If there was one buzzword taking flight on the lips in the Dodgers’ clubhouse Tuesday night, it was “adjustments.” Carl Crawford dropped the “A-word” after the Dodgers dropped Game 4. So did Adrian Gonzalez.
Now, making adjustments is less a cliche than the difference between the possible end of the Dodgers’ season, and a possible Game 6 on Friday in St.
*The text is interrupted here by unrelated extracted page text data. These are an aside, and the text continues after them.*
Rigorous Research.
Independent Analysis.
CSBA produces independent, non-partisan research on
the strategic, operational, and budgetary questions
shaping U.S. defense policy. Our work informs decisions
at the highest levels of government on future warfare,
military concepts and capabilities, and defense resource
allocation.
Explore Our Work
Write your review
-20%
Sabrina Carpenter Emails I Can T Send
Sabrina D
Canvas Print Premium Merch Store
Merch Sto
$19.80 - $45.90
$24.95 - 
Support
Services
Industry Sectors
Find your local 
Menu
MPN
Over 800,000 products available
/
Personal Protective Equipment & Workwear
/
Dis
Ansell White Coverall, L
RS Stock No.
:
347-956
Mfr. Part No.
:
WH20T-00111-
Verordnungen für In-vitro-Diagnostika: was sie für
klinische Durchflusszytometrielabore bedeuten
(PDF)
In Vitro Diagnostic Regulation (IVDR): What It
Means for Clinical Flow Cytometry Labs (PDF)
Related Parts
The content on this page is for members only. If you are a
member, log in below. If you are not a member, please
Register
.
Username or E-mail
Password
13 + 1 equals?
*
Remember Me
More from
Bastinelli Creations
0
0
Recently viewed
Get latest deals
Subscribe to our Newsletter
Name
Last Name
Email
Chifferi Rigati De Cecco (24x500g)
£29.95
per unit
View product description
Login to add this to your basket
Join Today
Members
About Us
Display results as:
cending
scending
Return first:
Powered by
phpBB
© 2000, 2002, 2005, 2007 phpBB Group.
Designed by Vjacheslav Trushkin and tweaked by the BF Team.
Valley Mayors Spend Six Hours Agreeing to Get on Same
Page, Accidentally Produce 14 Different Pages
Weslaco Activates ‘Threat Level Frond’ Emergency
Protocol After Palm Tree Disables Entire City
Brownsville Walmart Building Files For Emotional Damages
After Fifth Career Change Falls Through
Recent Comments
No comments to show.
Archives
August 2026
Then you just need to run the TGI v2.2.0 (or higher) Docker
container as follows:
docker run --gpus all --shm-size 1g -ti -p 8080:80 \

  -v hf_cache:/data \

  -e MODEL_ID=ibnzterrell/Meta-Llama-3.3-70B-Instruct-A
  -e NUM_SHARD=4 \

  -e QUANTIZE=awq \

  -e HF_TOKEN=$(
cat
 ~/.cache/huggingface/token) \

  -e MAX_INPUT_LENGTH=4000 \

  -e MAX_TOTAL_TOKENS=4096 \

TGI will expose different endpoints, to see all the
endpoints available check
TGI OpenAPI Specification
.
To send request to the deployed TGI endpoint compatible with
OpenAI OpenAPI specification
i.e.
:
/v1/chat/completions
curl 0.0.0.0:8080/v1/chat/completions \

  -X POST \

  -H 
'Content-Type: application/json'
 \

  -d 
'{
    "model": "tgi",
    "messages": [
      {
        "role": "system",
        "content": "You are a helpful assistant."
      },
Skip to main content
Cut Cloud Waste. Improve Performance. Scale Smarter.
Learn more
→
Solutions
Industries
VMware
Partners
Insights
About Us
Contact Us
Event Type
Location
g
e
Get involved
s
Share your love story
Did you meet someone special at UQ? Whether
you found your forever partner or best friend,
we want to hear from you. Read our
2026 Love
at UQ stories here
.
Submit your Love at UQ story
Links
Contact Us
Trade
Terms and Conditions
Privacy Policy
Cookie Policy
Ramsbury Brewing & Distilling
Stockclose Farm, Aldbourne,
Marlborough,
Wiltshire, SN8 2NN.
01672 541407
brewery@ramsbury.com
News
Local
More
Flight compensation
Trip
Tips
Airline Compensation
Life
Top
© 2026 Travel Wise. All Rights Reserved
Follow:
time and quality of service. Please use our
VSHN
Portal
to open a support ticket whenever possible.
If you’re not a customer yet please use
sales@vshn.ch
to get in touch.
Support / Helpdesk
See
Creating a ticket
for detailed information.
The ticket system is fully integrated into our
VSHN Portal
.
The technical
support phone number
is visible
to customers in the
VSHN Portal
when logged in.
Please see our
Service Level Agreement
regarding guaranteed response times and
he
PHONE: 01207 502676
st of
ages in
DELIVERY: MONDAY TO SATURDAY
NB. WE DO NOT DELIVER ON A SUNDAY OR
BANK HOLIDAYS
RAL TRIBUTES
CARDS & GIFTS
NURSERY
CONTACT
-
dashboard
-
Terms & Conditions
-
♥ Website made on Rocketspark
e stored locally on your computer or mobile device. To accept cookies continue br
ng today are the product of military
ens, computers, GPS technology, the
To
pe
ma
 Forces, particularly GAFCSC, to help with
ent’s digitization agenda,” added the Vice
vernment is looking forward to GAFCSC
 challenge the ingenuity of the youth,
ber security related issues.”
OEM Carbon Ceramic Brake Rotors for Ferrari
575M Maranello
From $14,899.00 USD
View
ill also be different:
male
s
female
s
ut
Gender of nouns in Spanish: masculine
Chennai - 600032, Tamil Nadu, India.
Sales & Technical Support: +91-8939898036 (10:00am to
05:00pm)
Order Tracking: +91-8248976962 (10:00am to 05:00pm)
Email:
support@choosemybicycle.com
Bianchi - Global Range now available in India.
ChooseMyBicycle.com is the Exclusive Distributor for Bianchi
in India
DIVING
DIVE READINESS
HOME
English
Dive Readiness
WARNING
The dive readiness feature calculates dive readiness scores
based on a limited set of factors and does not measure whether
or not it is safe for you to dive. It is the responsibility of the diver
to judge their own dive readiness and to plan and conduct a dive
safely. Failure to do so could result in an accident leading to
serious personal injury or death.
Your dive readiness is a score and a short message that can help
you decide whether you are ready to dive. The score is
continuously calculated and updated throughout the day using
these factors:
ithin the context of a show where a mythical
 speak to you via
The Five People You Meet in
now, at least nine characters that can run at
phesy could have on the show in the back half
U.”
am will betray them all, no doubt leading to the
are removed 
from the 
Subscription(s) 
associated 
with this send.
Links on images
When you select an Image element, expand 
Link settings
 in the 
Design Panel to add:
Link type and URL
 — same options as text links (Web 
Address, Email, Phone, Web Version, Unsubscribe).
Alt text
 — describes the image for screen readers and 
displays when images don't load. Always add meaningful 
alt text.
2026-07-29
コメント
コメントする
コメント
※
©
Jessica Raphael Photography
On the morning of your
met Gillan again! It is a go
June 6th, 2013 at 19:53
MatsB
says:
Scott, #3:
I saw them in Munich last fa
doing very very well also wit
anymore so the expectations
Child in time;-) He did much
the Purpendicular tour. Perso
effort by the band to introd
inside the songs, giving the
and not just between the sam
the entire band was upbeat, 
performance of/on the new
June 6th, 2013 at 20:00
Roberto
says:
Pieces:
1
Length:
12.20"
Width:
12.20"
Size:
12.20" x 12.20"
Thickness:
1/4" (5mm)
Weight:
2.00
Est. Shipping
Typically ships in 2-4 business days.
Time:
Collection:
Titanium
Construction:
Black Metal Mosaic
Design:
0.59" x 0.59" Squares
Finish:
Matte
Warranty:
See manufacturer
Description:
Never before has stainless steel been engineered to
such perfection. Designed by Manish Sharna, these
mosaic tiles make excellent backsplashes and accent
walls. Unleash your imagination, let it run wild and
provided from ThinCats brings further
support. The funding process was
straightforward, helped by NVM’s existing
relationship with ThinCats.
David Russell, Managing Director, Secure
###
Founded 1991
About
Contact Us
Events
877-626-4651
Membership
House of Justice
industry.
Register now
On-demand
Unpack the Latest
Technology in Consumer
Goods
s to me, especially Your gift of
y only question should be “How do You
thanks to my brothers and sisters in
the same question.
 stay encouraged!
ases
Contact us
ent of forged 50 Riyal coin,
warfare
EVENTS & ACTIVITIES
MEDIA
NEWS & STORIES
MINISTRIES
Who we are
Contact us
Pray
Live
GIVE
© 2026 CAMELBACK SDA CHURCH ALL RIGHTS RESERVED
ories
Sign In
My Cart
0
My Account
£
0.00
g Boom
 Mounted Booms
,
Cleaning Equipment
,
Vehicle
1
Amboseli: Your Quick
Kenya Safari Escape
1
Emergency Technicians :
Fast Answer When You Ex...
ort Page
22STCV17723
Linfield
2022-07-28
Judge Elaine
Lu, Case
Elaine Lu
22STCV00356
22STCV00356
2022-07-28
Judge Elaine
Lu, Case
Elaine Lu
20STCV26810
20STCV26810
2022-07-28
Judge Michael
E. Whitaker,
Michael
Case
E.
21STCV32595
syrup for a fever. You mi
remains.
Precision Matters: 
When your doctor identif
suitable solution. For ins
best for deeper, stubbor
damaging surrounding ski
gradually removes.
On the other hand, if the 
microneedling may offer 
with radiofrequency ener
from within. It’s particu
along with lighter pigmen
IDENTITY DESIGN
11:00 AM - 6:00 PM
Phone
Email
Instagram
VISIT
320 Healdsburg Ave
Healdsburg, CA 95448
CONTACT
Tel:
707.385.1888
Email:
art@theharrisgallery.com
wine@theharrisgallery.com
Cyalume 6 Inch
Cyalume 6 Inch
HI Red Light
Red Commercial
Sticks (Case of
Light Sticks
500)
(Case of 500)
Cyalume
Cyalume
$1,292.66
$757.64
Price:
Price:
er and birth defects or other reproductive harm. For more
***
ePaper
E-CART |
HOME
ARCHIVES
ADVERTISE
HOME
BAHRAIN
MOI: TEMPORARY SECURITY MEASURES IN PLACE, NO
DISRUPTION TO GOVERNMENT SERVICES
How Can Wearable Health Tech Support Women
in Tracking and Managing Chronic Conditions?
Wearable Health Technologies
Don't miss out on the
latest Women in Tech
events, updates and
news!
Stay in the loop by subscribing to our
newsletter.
Louis.
Buster Olney, in his morning blog for ESPN.com, wrote today about how the Boston Red Sox are adjusting to injured Detroit Tigers slugger Miguel Cabrera and stifling the presumptive American League MVP in the ALCS. It’s a given that the same cat-and-mouse game is playing out in the NLCS.
Dodgers outfielder Andre Ethier is injured, and the Cardinals are certainly taking notice and making adjustments.
“I can’t get quite back on my back side like I want to,” Ethier said before Game 4. “But it’s still just figuring out a way to get a good pitch, put a good swing on it.
Ethier caught the mouse in Game 4. He went 2-for-3 with a walk, one of few Dodgers who didn’t have a truly poor at-bat Tuesday.
Ramirez, by contrast, was in visible pain as he went 0-for-3 with three strikeouts.
“It tells me more that (Ramirez) was afraid to pull the trigger last night,” Dodgers manager Don Mattingly said. “Day to day it seems like he’s different one day to the next. He’s saying he’s better than yesterday. He wants to go. I think they’re going to pitch the way they pitch. You’re going to try to get him out the way you had a game plan to get him out.”
But the concept of making adjustments goes beyond Ethier and Ramirez, and any other Dodger injuries the Cardinals’ pitchers are trying to exploit.
Now that the Dodgers have seen Joe Kelly once, and the Cardinals have seen Zack Greinke once, the entirety of Game 5 hinges on adjustments. If the quality of pitching, fielding and hitting remain roughly equal, the team that makes the best adjustments will win.
“We’ve seen Joe now two times,” Dodgers center fielder Skip Schumaker said. “Hopefully we can make that adjustment against him from Game 1 to now. We’ve got a pretty good pitcher on our side going. Hopefully Greinke can at least match what Joe did to us in Game 1.”
The Cardinals’ bullpen is full of flamethrowers in the 95-100 mph range, and that might be the biggest difference between the two Championship Series. To beat St. Louis, the Dodgers hitters need to do more than outfox their opponents; they need tremendous bat speed.
That’s one reason why a Dodgers’ win or loss today can’t fall entirely on the advance scouting department, and it’s probably why a hobbled Ramirez is still in the lineup. “He gives us the best chance,” Mattingly said.
It’s more than a subplot to Game 5. Call it a co-plot.